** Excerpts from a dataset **
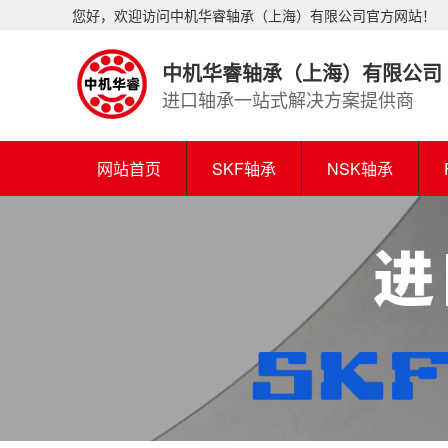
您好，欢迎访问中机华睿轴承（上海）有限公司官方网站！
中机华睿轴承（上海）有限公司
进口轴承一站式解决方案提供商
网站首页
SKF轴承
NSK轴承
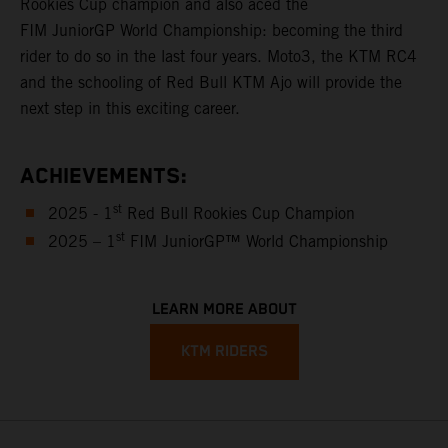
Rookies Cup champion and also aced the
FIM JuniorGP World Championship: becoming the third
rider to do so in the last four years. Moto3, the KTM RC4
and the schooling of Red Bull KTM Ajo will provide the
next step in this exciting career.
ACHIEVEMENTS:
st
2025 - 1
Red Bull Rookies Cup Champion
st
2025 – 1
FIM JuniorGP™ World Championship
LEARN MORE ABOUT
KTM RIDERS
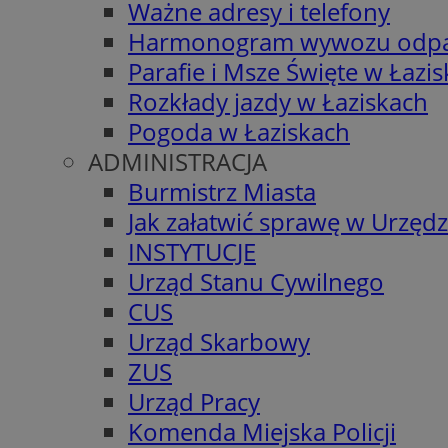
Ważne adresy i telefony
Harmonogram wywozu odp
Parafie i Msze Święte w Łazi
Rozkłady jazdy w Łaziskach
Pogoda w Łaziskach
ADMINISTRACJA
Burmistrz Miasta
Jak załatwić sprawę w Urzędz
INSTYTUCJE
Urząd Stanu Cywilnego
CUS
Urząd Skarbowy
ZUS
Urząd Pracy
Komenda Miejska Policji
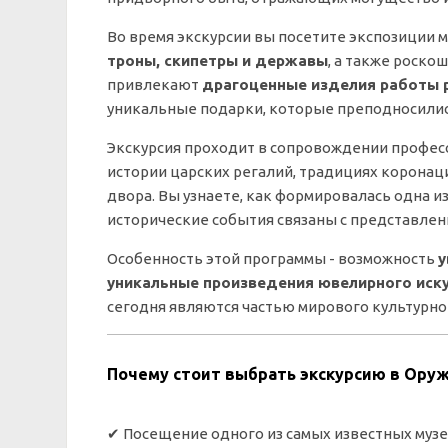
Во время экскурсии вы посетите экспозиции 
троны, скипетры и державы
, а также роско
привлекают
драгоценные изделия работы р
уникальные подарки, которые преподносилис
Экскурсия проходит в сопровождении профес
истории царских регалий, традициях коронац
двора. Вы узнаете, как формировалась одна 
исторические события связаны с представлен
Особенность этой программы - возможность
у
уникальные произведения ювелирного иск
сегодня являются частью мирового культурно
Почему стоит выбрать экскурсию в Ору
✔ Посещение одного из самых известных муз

==

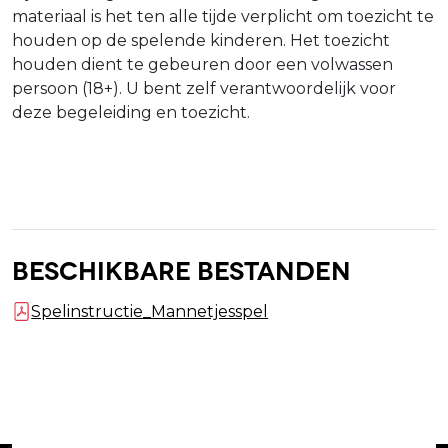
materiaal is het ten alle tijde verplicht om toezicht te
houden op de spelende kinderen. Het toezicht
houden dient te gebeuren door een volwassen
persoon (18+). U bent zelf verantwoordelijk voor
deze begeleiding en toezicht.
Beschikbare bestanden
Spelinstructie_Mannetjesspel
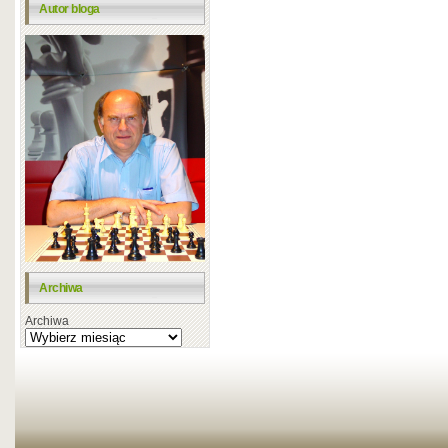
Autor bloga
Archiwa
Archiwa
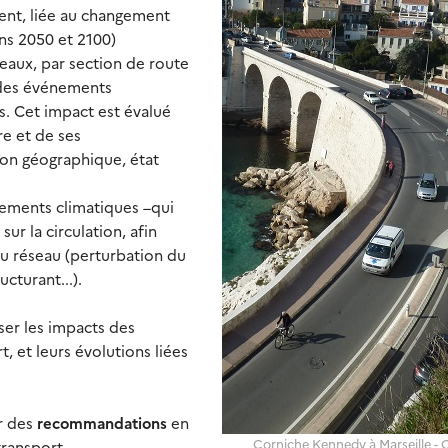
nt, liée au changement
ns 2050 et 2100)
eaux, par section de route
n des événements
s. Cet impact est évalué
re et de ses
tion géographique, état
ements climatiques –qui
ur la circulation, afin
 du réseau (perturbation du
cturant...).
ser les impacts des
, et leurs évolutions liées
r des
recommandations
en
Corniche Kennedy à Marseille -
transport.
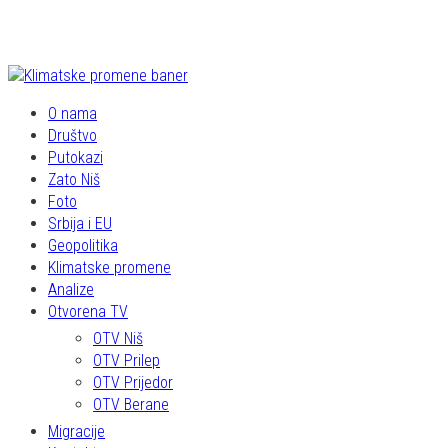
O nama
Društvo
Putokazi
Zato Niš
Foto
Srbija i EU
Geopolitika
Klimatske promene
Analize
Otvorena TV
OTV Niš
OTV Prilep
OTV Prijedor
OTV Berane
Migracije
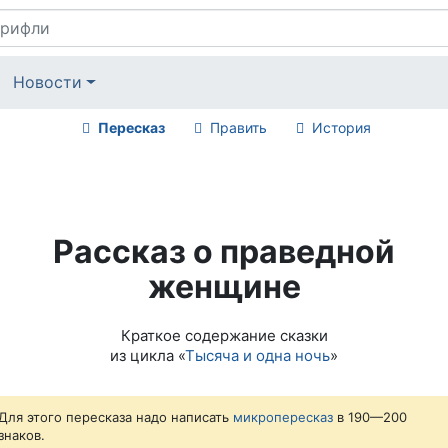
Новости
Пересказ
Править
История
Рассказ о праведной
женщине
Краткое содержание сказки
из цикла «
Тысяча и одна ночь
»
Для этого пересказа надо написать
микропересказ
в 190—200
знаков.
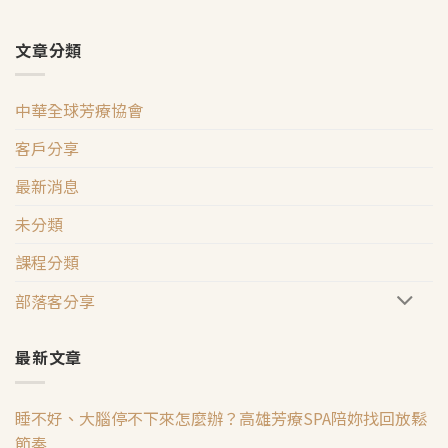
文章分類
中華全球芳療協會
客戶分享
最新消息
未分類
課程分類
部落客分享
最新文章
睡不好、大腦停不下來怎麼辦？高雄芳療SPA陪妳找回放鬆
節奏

---

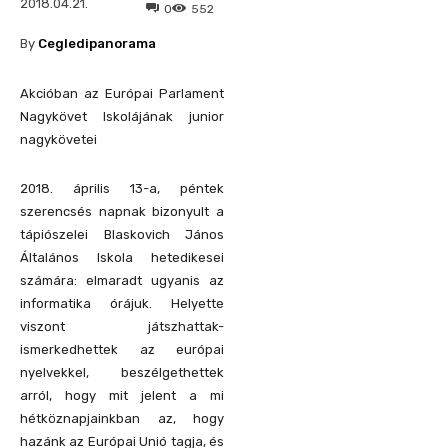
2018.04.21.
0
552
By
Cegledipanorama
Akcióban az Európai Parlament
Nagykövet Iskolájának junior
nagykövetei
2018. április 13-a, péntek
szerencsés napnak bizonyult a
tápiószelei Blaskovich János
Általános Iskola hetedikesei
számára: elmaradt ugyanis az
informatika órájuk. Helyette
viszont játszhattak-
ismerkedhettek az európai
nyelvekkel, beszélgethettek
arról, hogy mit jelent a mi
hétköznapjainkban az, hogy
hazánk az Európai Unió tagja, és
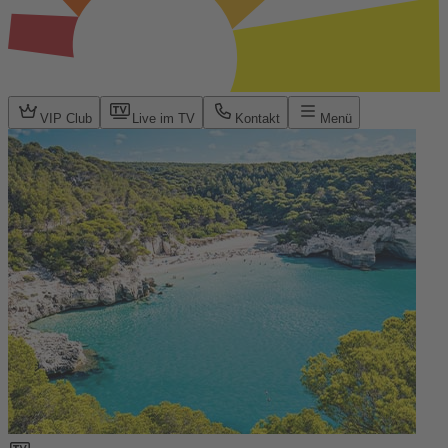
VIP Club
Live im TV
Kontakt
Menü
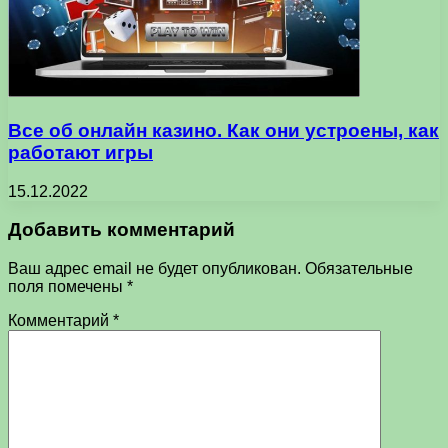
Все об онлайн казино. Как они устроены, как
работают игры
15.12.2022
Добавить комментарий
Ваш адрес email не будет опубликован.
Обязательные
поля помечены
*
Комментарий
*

** TASK TO COMPLETE **
Among the lines above, the one with "您好，欢迎访问中机华睿轴承（上海）有限公司官方网站！" opens the part to repeat and the one with "а также роско" closes it; repeat only that part exactly, with no pictures.

** ANSWER SPACE **
您好，欢迎访问中机华睿轴承（上海）有限公司官方网站！
中机华睿轴承（上海）有限公司
进口轴承一站式解决方案提供商
网站首页
SKF轴承
NSK轴承
Rookies Cup champion and also aced the
FIM JuniorGP World Championship: becoming the third
rider to do so in the last four years. Moto3, the KTM RC4
and the schooling of Red Bull KTM Ajo will provide the
next step in this exciting career.
ACHIEVEMENTS:
st
2025 - 1
Red Bull Rookies Cup Champion
st
2025 – 1
FIM JuniorGP™ World Championship
LEARN MORE ABOUT
KTM RIDERS
Ważne adresy i telefony
Harmonogram wywozu odp
Parafie i Msze Święte w Łazi
Rozkłady jazdy w Łaziskach
Pogoda w Łaziskach
ADMINISTRACJA
Burmistrz Miasta
Jak załatwić sprawę w Urzędz
INSTYTUCJE
Urząd Stanu Cywilnego
CUS
Urząd Skarbowy
ZUS
Urząd Pracy
Komenda Miejska Policji
Во время экскурсии вы посетите экспозиции 
троны, скипетры и державы
, а также роско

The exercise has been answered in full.